Exercise: Which lines in the records below contain the word "престол"? Copy each one.

------------------------------------------------

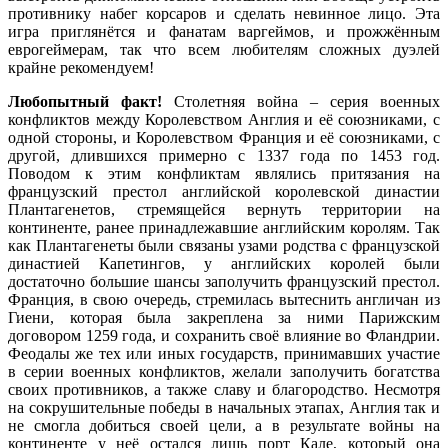
противнику набег корсаров и сделать невинное лицо. Эта
игра приглянётся и фанатам варгеймов, и прожжённым
еврогеймерам, так что всем любителям сложных дуэлей
крайне рекомендуем!
Любопытный факт!
Столетняя война – серия военных
конфликтов между Королевством Англия и её союзниками, с
одной стороны, и Королевством Франция и её союзниками, с
другой, длившихся примерно с 1337 года по 1453 год.
Поводом к этим конфликтам являлись притязания на
французский престол английской королевской династии
Плантагенетов, стремящейся вернуть территории на
континенте, ранее принадлежавшие английским королям. Так
как Плантагенеты были связаны узами родства с французской
династией Капетингов, у английских королей были
достаточно большие шансы заполучить французский престол.
Франция, в свою очередь, стремилась вытеснить англичан из
Гиени, которая была закреплена за ними Парижским
договором 1259 года, и сохранить своё влияние во Фландрии.
Феодалы же тех или иных государств, принимавших участие
в серии военных конфликтов, желали заполучить богатства
своих противников, а также славу и благородство. Несмотря
на сокрушительные победы в начальных этапах, Англия так и
не смогла добиться своей цели, а в результате войны на
континенте у неё остался лишь порт Кале, который она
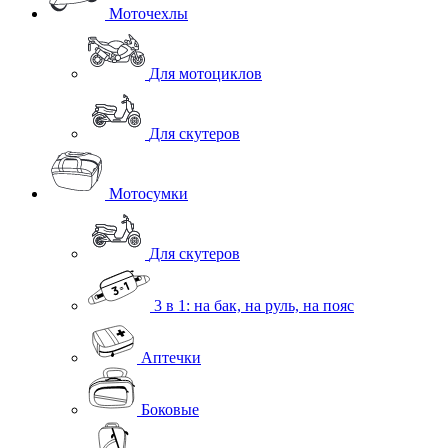
Моточехлы
Для мотоциклов
Для скутеров
Мотосумки
Для скутеров
3 в 1: на бак, на руль, на пояс
Аптечки
Боковые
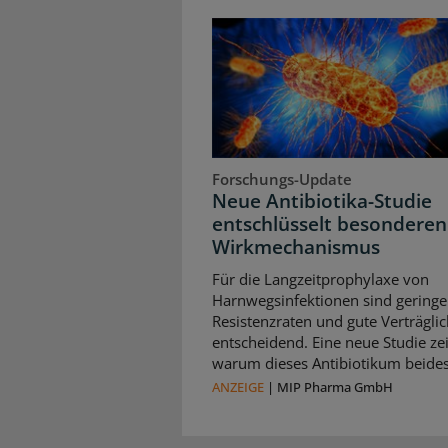
Forschungs-Update
Neue Antibiotika-Studie
entschlüsselt besonderen
Wirkmechanismus
Für die Langzeitprophylaxe von
Harnwegsinfektionen sind geringe
Resistenzraten und gute Verträglic
entscheidend. Eine neue Studie zei
warum dieses Antibiotikum beides 
ANZEIGE
|
MIP Pharma GmbH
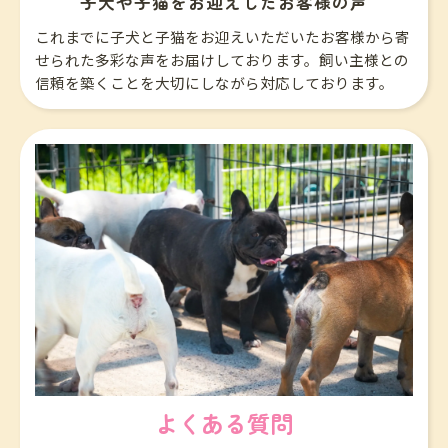
子犬や子猫をお迎えしたお客様の声
これまでに子犬と子猫をお迎えいただいたお客様から寄
せられた多彩な声をお届けしております。飼い主様との
信頼を築くことを大切にしながら対応しております。
よくある質問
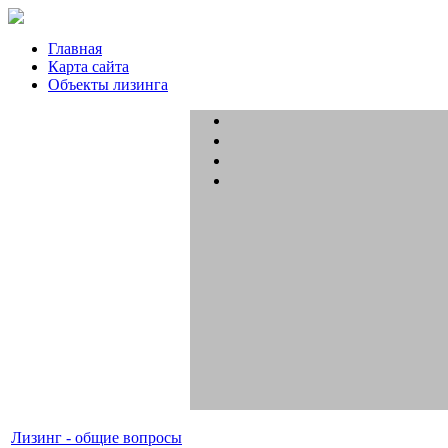
Главная
Карта сайта
Объекты лизинга
Лизинг - общие вопросы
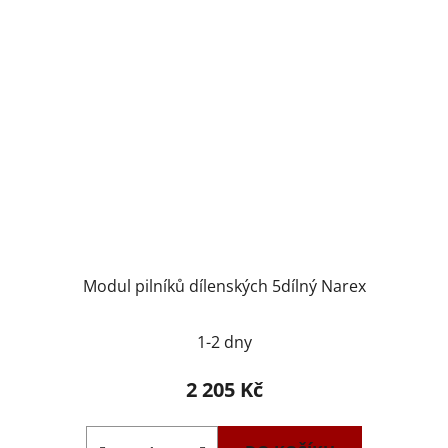
Modul pilníků dílenských 5dílný Narex
1-2 dny
2 205 Kč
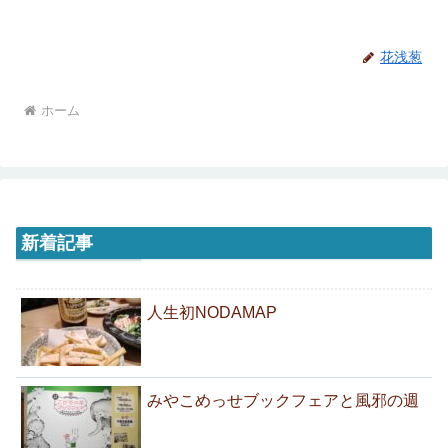
花浅葱
ホーム
新着記事
人生初NODAMAP
みやこめっせブックフェアと風邪の週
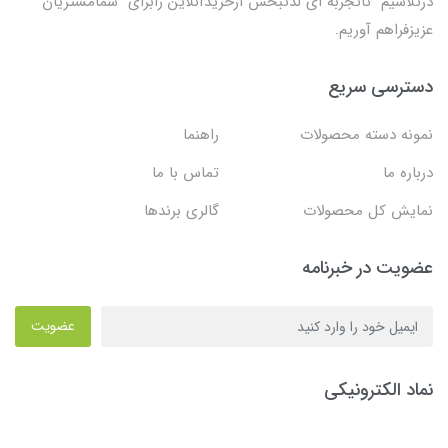
درتلاشیم تاتجربه ای لذتبخش ازخریدآنلاین رابرای شمامشتریان
عزیزفراهم آوریم.
دسترسی سریع
نمونه دسته محصولات
راهنما
درباره ما
تماس با ما
نمایش کل محصولات
گالری برندها
عضویت در خبرنامه
عضویت
نماد الکترونیکی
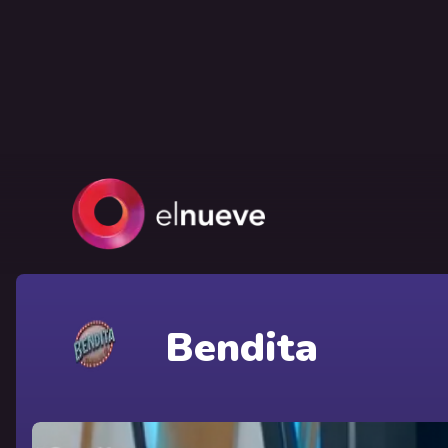
Bendita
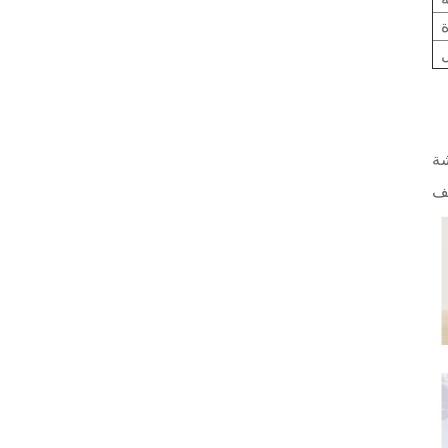
لك وترفيهك وألعابك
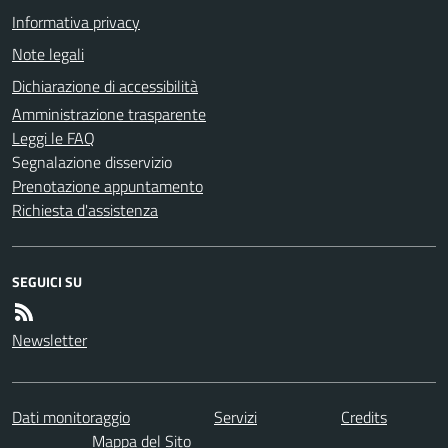
Informativa privacy
Note legali
Dichiarazione di accessibilità
Amministrazione trasparente
Leggi le FAQ
Segnalazione disservizio
Prenotazione appuntamento
Richiesta d'assistenza
SEGUICI SU
Newsletter
Dati monitoraggio
Servizi
Credits
Mappa del Sito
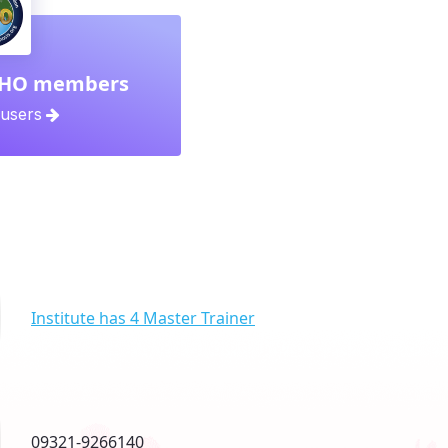
WHO members
users
Institute has 4 Master Trainer
09321-9266140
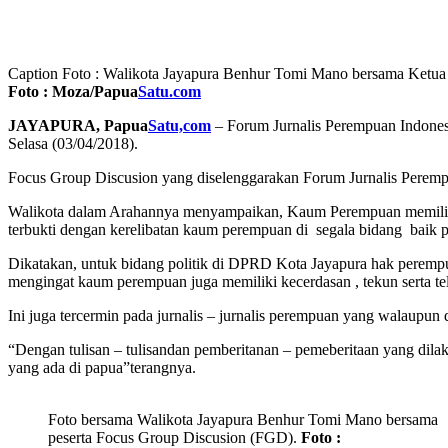
Caption Foto : Walikota Jayapura Benhur Tomi Mano bersama Ketua 
Foto : Moza/Papua
Satu.com
JAYAPURA, Papua
Satu,com
– Forum Jurnalis Perempuan Indones
Selasa (03/04/2018).
Focus Group Discusion yang diselenggarakan Forum Jurnalis Peremp
Walikota dalam Arahannya menyampaikan, Kaum Perempuan memiliki 
terbukti dengan kerelibatan kaum perempuan di segala bidang baik pe
Dikatakan, untuk bidang politik di DPRD Kota Jayapura hak perempua
mengingat kaum perempuan juga memiliki kecerdasan , tekun serta teli
Ini juga tercermin pada jurnalis – jurnalis perempuan yang walaupun 
“Dengan tulisan – tulisandan pemberitanan – pemeberitaan yang dilak
yang ada di papua”terangnya.
Foto bersama Walikota Jayapura Benhur Tomi Mano bersama
peserta Focus Group Discusion (FGD).
Foto :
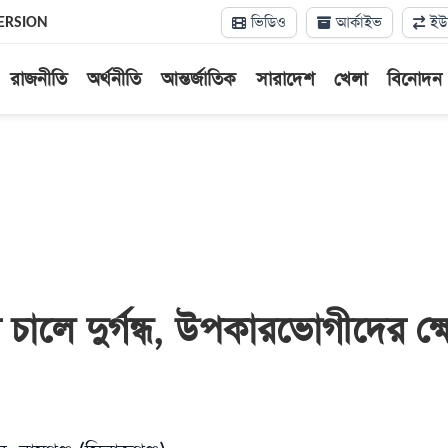
ভিডিও
আর্কাইভ
ইউন
ERSION
রাজনীতি
অর্থনীতি
আন্তর্জাতিক
সারাদেশ
খেলা
বিনোদন
চালে দুর্গন্ধ, উপকারভোগীদের ক্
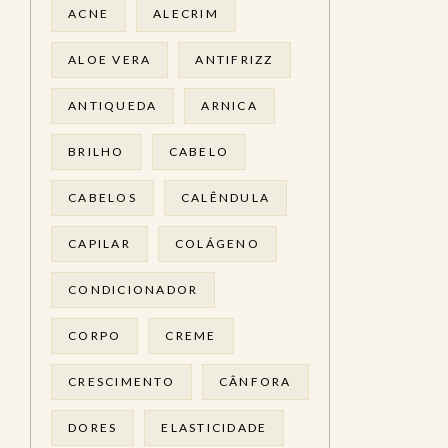
ACNE
ALECRIM
ALOE VERA
ANTIFRIZZ
ANTIQUEDA
ARNICA
BRILHO
CABELO
CABELOS
CALÊNDULA
CAPILAR
COLÁGENO
CONDICIONADOR
CORPO
CREME
CRESCIMENTO
CÂNFORA
DORES
ELASTICIDADE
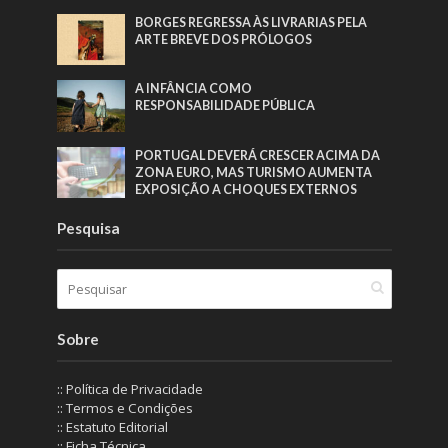
BORGES REGRESSA ÀS LIVRARIAS PELA
ARTE BREVE DOS PRÓLOGOS
A INFÂNCIA COMO
RESPONSABILIDADE PÚBLICA
PORTUGAL DEVERÁ CRESCER ACIMA DA
ZONA EURO, MAS TURISMO AUMENTA
EXPOSIÇÃO A CHOQUES EXTERNOS
Pesquisa
Sobre
:: Política de Privacidade
:: Termos e Condições
:: Estatuto Editorial
:: Ficha Técnica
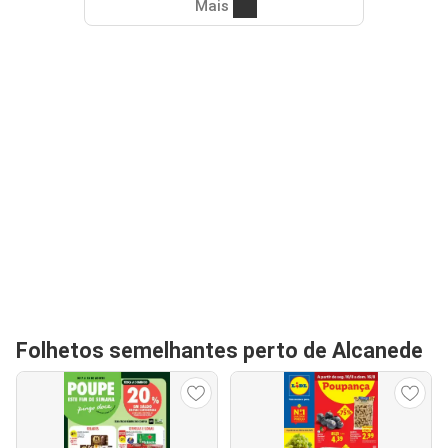
Mais
Folhetos semelhantes perto de Alcanede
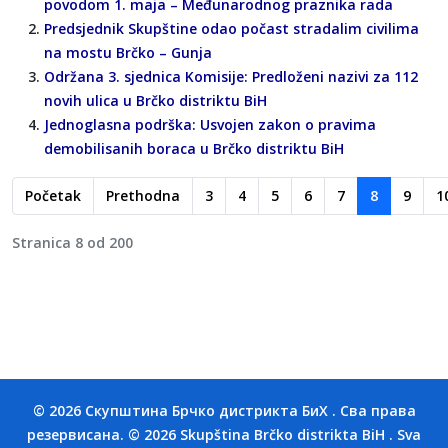
povodom 1. maja – Međunarodnog praznika rada
Predsjednik Skupštine odao počast stradalim civilima
na mostu Brčko – Gunja
Održana 3. sjednica Komisije: Predloženi nazivi za 112
novih ulica u Brčko distriktu BiH
Jednoglasna podrška: Usvojen zakon o pravima
demobilisanih boraca u Brčko distriktu BiH
Početak
Prethodna
3
4
5
6
7
8
9
1
Stranica 8 od 200
© 2026 Скупштина Брчко дистрикта БиХ . Сва права
резервисана. © 2026 Skupština Brčko distrikta BiH . Sva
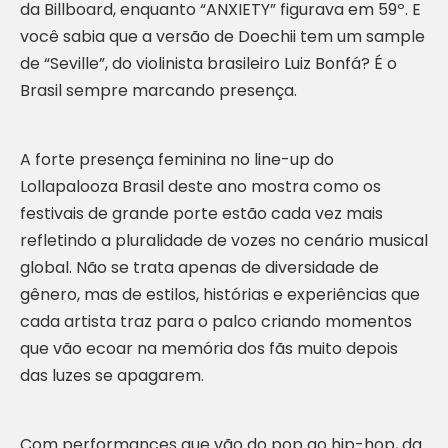
da Billboard, enquanto “ANXIETY” figurava em 59º. E
você sabia que a versão de Doechii tem um sample
de “Seville”, do violinista brasileiro Luiz Bonfá? É o
Brasil sempre marcando presença.
A forte presença feminina no line-up do
Lollapalooza Brasil deste ano mostra como os
festivais de grande porte estão cada vez mais
refletindo a pluralidade de vozes no cenário musical
global. Não se trata apenas de diversidade de
gênero, mas de estilos, histórias e experiências que
cada artista traz para o palco criando momentos
que vão ecoar na memória dos fãs muito depois
das luzes se apagarem.
Com performances que vão do pop ao hip-hop, da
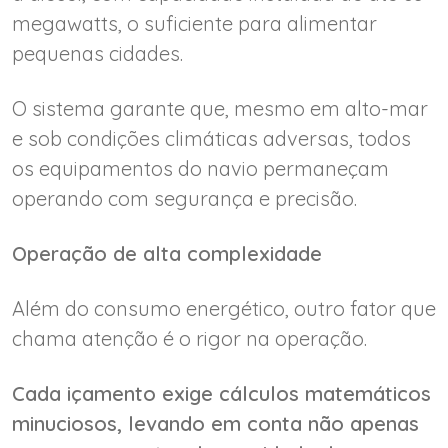
megawatts, o suficiente para alimentar
pequenas cidades.
O sistema garante que, mesmo em alto-mar
e sob condições climáticas adversas, todos
os equipamentos do navio permaneçam
operando com segurança e precisão.
Operação de alta complexidade
Além do consumo energético, outro fator que
chama atenção é o rigor na operação.
Cada içamento exige cálculos matemáticos
minuciosos, levando em conta não apenas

------------------------------------------------

Exercise response:
французский престол английской королевской династии
достаточно большие шансы заполучить французский престол.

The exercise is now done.